Características do capitalismo e sua ligação com o industrialismo e o controle dos meios de violência
“O empreendimento capitalista, podemos concordar com Marx, desempenhou um papel importante no afastamento da vida social moderna das instituições do mundo tradicional. O capitalismo é em alta conta inerentemente dinâmico por causa das conexões estabelecidas entre o empreendimento econômico competitivo e os processos generalizados de transformação em mercadoria. Por razões diagnosticadas por Marx, a economia capitalista, tanto interna quanto externamente (dentro e fora do alcance do estado-nação), é intrinsecamente instável e inquieta. Toda reprodução econômica no capitalismo é ‘reprodução expandida’, porque a ordem econômica não pode permanecer num equilíbrio mais ou menos estático, como era o caso na maioria dos sistemas tradicionais. A emergência do capitalismo, como diz Marx, precedeu o desenvolvimento do industrialismo e na verdade forneceu muito do ímpeto para sua emergência. A produção industrial e a constante revolução na tecnologia a ela associada contribuem para processos de produção mais eficientes e baratos. A transformação em mercadoria da força de trabalho foi um ponto de ligação importante entre capitalismo e industrialismo, porque o trabalho abstrato pode ser diretamente programado no projeto tecnológico de produção.

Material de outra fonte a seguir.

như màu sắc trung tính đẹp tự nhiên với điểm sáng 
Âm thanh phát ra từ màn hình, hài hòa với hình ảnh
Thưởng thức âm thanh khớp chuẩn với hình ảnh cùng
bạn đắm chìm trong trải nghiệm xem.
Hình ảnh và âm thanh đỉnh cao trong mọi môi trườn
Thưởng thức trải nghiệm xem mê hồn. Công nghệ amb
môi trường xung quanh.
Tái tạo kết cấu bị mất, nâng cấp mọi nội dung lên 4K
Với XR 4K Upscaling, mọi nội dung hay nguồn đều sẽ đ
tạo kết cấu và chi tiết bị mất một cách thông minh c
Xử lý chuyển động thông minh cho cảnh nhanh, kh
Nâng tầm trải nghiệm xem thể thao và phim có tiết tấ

O desenvolvimento da força de trabalho abstrato também constitui um ponto de conexão importante entre capitalismo, industrialismo e a natureza cambiante do controle dos meios de violência (…) Nos estados pré-modernos, os sistemas de classe raramente eram econômicos por inteiro: as relações explorativas de classe eram em parte mantidas pela força ou pela ameaça de seu uso. A classe dominante era capaz de dispor de tal força através do acesso direto aos meios de violência – ela era frequentemente uma classe de guerreiros. Com a emergência do capitalismo, a natureza da dominação de classe tornou-se substancialmente diferente. O contrato de trabalho capitalista não repousa sobre a posse direta dos meios de violência, e o trabalho assalariado é nominalmente livre. As relações de classe tornaram-se assim diretamente incorporadas no interior da estrutura da produção capitalista, ao invés de serem abertas e sancionadas pela violência. Este processo ocorreu em conjunção histórica com a monopolização dos meios de violência nas mãos do estado. A violência, tal como era, foi ‘expelida’ do contrato de trabalho e concentrada nas mãos das autoridades do estado.”
GIDDENS,Anthony. As consequências da modernidade. São Paulo: UNESP, 1991. p.66-68.